» Activity: Write the entries out exactly, with the final line being the one containing "attempted to enter Pokrovsk in the Donetsk".

━━ Given records

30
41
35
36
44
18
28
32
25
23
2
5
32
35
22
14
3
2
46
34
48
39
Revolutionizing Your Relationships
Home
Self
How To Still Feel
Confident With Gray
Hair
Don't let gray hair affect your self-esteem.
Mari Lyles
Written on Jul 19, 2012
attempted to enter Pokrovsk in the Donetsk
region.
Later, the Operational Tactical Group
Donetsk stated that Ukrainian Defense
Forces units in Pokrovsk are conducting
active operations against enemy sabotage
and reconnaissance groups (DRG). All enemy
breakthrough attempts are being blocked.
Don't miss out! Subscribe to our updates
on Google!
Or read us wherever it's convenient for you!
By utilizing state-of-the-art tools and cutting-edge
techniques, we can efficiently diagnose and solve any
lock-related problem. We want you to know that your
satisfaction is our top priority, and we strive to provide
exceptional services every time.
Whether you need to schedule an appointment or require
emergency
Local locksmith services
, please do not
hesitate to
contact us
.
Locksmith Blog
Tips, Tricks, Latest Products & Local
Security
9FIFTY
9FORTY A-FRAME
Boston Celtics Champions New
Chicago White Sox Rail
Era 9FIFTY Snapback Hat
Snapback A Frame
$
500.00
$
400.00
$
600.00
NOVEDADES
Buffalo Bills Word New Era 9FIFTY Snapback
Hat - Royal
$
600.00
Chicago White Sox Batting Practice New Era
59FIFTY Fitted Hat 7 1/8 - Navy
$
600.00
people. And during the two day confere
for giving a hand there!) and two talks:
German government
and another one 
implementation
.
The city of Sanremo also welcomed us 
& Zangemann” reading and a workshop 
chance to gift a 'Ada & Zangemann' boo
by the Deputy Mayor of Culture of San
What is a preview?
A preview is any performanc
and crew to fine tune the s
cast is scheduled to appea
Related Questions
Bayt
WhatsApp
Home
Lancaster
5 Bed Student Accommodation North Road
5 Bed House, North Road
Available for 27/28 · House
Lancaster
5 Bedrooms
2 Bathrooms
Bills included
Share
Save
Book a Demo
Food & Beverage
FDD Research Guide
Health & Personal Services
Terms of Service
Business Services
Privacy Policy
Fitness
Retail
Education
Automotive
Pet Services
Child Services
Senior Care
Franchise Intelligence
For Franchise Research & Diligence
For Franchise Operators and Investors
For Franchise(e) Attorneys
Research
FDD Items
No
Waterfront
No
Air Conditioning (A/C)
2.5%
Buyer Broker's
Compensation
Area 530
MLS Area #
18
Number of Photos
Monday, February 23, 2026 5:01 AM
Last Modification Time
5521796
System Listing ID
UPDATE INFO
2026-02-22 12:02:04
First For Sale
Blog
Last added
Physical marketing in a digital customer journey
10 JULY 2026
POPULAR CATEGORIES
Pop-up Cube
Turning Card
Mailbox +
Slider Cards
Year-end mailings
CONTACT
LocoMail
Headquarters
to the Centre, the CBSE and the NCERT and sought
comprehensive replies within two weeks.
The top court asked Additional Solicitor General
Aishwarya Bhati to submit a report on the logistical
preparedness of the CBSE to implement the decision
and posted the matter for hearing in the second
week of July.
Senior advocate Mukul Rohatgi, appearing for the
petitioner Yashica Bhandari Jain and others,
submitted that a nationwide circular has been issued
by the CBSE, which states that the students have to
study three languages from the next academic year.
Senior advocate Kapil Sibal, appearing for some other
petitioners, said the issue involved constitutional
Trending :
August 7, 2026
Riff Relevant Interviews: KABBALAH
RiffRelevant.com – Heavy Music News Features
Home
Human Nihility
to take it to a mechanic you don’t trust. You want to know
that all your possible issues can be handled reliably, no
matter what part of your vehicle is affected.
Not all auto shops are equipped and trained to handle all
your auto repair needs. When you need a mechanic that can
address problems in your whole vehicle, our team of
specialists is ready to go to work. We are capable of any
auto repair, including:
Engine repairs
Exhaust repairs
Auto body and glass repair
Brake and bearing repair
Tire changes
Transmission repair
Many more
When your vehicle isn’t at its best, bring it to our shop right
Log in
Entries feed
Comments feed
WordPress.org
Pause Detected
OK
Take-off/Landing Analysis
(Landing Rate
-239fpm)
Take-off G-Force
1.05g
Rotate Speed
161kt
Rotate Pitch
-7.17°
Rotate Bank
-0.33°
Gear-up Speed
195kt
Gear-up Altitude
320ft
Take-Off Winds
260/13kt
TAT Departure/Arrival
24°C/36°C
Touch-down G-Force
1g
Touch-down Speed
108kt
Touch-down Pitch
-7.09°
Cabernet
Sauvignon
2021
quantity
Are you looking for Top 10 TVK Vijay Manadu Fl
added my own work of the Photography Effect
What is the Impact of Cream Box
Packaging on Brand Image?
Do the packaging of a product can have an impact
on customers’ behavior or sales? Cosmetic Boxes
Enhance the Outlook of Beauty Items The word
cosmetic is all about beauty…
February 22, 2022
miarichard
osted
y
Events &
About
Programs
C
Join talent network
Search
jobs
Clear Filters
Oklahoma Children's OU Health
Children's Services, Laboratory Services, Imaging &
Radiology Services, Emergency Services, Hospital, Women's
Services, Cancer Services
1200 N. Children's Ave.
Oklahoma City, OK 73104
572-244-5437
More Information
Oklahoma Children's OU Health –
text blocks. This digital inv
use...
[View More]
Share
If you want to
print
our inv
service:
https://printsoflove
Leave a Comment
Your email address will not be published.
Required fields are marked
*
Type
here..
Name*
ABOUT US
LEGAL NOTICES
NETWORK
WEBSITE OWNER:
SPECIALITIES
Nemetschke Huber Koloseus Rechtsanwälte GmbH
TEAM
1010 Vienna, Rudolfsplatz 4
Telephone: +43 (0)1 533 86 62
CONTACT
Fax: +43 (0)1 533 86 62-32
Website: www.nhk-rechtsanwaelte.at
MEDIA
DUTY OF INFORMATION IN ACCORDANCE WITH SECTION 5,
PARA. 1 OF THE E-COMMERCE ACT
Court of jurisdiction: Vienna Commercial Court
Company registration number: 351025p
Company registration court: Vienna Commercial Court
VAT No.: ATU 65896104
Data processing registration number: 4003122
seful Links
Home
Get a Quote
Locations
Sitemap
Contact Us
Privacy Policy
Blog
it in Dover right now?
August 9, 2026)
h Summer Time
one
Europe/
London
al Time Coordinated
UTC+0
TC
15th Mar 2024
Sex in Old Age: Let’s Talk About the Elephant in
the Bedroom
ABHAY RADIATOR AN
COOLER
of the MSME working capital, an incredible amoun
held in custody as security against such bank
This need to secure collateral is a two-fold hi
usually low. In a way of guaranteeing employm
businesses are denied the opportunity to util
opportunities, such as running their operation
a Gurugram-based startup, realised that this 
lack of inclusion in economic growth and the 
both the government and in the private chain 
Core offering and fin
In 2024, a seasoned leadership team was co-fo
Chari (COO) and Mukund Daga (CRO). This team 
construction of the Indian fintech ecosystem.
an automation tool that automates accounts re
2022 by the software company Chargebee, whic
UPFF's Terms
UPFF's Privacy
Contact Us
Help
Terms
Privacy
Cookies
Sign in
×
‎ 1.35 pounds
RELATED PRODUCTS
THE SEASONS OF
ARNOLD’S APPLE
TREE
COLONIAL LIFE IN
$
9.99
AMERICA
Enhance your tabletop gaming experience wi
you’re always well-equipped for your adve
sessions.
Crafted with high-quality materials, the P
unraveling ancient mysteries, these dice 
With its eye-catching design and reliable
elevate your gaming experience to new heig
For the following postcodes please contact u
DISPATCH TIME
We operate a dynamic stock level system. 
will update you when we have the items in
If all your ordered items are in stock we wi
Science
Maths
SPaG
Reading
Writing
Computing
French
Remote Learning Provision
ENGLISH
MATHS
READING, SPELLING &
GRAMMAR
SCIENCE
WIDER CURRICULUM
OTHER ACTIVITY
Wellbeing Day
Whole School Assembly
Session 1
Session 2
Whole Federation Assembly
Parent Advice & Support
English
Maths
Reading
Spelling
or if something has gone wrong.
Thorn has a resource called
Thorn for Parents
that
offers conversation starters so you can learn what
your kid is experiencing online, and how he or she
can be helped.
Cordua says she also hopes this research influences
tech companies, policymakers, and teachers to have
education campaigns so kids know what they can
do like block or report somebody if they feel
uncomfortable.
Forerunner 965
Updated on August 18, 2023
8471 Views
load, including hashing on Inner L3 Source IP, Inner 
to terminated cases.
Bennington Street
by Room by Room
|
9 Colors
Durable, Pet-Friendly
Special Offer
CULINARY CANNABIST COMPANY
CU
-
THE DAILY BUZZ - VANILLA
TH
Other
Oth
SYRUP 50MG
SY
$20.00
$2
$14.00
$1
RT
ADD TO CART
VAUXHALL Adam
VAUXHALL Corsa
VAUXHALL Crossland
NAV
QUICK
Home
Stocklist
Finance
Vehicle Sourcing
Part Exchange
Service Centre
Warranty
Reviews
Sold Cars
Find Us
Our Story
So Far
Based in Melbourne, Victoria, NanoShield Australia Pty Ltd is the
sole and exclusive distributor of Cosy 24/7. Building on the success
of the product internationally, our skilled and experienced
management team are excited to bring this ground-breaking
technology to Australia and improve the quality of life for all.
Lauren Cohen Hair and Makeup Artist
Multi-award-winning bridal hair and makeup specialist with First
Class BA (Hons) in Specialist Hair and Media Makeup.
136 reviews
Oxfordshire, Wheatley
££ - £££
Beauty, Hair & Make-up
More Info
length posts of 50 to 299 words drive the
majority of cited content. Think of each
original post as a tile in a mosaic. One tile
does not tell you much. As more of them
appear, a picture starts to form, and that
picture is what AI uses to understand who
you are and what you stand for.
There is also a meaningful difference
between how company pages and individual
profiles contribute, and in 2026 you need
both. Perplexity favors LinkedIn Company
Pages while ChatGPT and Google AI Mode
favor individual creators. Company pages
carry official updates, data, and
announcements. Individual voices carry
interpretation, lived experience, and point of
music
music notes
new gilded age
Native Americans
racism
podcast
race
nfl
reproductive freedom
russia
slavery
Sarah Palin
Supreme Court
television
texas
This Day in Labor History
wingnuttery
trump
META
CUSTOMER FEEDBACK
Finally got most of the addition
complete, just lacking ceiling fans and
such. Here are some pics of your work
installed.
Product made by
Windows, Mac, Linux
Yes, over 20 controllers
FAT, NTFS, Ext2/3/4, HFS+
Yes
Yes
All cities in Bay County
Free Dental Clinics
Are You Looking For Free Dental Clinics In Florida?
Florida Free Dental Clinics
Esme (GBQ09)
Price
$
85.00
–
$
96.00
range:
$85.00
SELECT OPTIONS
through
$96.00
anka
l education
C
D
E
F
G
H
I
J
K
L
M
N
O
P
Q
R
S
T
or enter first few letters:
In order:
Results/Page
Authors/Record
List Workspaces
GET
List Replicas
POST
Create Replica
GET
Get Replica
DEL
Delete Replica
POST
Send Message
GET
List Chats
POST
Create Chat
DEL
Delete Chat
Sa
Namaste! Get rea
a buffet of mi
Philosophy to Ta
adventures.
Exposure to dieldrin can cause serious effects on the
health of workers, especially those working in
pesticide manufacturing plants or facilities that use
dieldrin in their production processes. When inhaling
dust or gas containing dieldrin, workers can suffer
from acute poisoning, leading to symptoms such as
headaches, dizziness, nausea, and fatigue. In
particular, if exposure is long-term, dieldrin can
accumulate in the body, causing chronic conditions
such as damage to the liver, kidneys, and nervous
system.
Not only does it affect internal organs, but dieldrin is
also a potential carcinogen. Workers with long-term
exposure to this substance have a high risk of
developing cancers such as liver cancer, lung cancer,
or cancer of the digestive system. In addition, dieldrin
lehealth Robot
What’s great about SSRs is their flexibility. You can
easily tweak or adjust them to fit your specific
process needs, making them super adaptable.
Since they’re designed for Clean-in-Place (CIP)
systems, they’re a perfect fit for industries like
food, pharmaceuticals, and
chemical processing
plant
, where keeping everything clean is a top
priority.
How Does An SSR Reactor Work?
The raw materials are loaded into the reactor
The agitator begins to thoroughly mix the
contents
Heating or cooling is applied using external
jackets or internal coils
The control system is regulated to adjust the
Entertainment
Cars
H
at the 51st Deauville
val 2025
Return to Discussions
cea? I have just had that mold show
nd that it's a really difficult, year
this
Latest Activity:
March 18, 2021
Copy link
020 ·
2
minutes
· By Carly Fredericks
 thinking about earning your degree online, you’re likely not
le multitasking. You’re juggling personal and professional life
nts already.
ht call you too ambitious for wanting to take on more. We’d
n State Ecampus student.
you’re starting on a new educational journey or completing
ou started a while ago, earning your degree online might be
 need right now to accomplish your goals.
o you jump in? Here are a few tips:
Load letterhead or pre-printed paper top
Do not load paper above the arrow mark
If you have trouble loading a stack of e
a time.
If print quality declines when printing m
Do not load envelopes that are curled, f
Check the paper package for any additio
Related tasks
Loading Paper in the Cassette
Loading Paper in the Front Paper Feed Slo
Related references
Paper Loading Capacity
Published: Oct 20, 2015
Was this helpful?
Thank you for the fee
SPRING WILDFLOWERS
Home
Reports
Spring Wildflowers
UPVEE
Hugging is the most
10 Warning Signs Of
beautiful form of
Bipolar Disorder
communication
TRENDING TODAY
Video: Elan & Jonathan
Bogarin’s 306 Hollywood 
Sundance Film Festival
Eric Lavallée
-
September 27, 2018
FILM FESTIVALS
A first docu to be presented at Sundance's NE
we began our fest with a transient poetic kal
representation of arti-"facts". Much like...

━━━━

» Result:
30
41
35
36
44
18
28
32
25
23
2
5
32
35
22
14
3
2
46
34
48
39
Revolutionizing Your Relationships
Home
Self
How To Still Feel
Confident With Gray
Hair
Don't let gray hair affect your self-esteem.
Mari Lyles
Written on Jul 19, 2012
attempted to enter Pokrovsk in the Donetsk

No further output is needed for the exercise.